Wednesday, November 17, 2010
Happy Belated Birthday, Super Grover!!
I want to say a special thanks to my husband for all his support right now--I'm feeling a little lost towards my writing these days, and it definitely leaks into every other part of my life.
Writing takes such a long time (I was heartened when I read John Green's pep talk for NaNo-ers, and found out it takes him three years to churn out one book) that I cycle in and out of periods of feeling like I'm beating my head against a wall. That even though my writing is getting to the next level through difficult revision, even though I have several other books waiting in the revision queue, even though I know I am moving forward, I don't feel the momentum. I feel mired in mud. Because for all intents and purposes, writing isn't even my part-time job. I spend an hour or two writing a day, on a good day. And it's hard to feel like a career is moving forward with this kind of time commitment. I thought that writing tons of words every day for NaNo would cure that, but each word I type reminds me of how long I will revise this current project. And it discourages me.

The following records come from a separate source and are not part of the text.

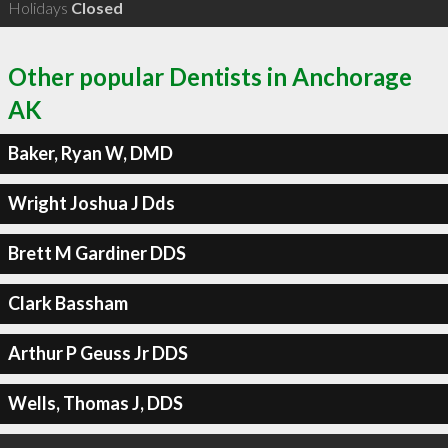
Holidays
Closed
Other popular Dentists in Anchorage
AK
Baker, Ryan W, DMD
Wright Joshua J Dds
Brett M Gardiner DDS
Clark Bassham
Arthur P Geuss Jr DDS
Wells, Thomas J, DDS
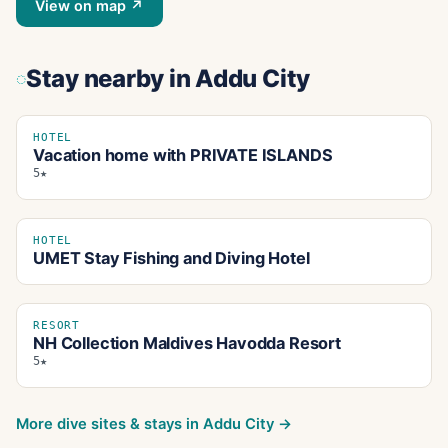
View on map ↗
Stay nearby
in Addu City
HOTEL
Vacation home with PRIVATE ISLANDS
5★
HOTEL
UMET Stay Fishing and Diving Hotel
RESORT
NH Collection Maldives Havodda Resort
5★
More dive sites & stays in
Addu City
→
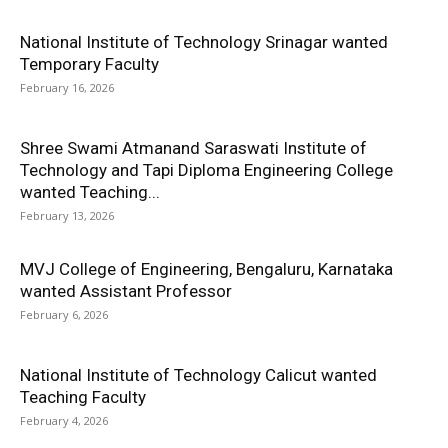
National Institute of Technology Srinagar wanted
Temporary Faculty
February 16, 2026
Shree Swami Atmanand Saraswati Institute of
Technology and Tapi Diploma Engineering College
wanted Teaching...
February 13, 2026
MVJ College of Engineering, Bengaluru, Karnataka
wanted Assistant Professor
February 6, 2026
National Institute of Technology Calicut wanted
Teaching Faculty
February 4, 2026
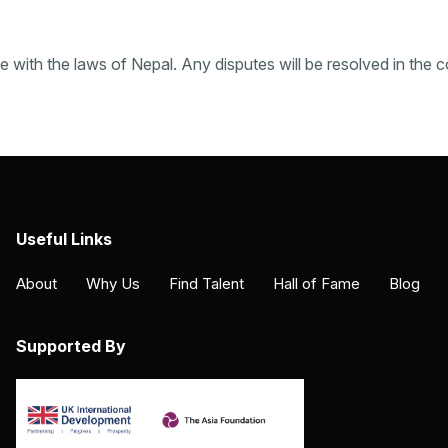
ith the laws of Nepal. Any disputes will be resolved in the c
Useful Links
About
Why Us
Find Talent
Hall of Fame
Blog
Supported By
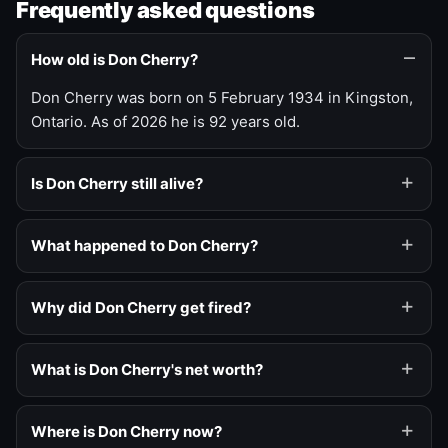
Frequently asked questions
How old is Don Cherry?
Don Cherry was born on 5 February 1934 in Kingston,
Ontario. As of 2026 he is 92 years old.
Is Don Cherry still alive?
What happened to Don Cherry?
Why did Don Cherry get fired?
What is Don Cherry's net worth?
Where is Don Cherry now?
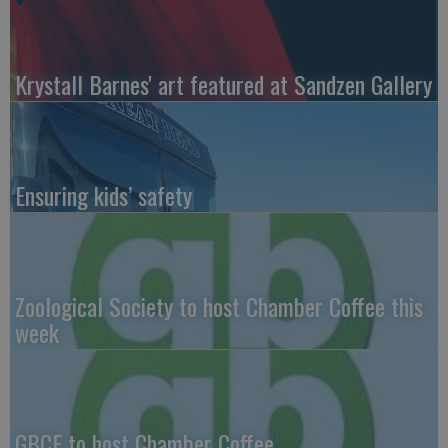
Krystall Barnes' art featured at Sandzen Gallery
Ensuring kids’ safety
Zoological Society to host Chamber Coffee this
week
GBCF to host Chamber Coffee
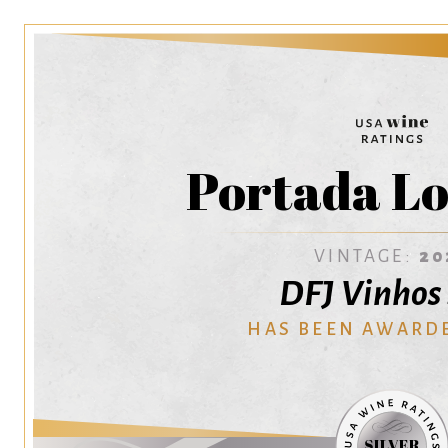
Portada Lo
VINTAGE:
20
DFJ Vinhos 
HAS BEEN AWARD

I've also been exercising every other day, which really zaps the writing time on those days. So, I may be finding some kind of balance, but I'm not feeling balanced.
And my husband, who doesn't write novels, who doesn't know how incredibly long it takes to complete one (although by now, he's getting an inkling), is nothing but supportive. He believes in me and my writing, and he always lets me know. He puts up with my malaise, and frustration, without even knowing why. Without him and his support, I wouldn't be wearing my writer cap right now.
Happy Birthday, Super Grover. Thanks for always getting me through the roughest stuff, and believing in me even when I don't. Maybe Super Grover will even become my 200th follower!!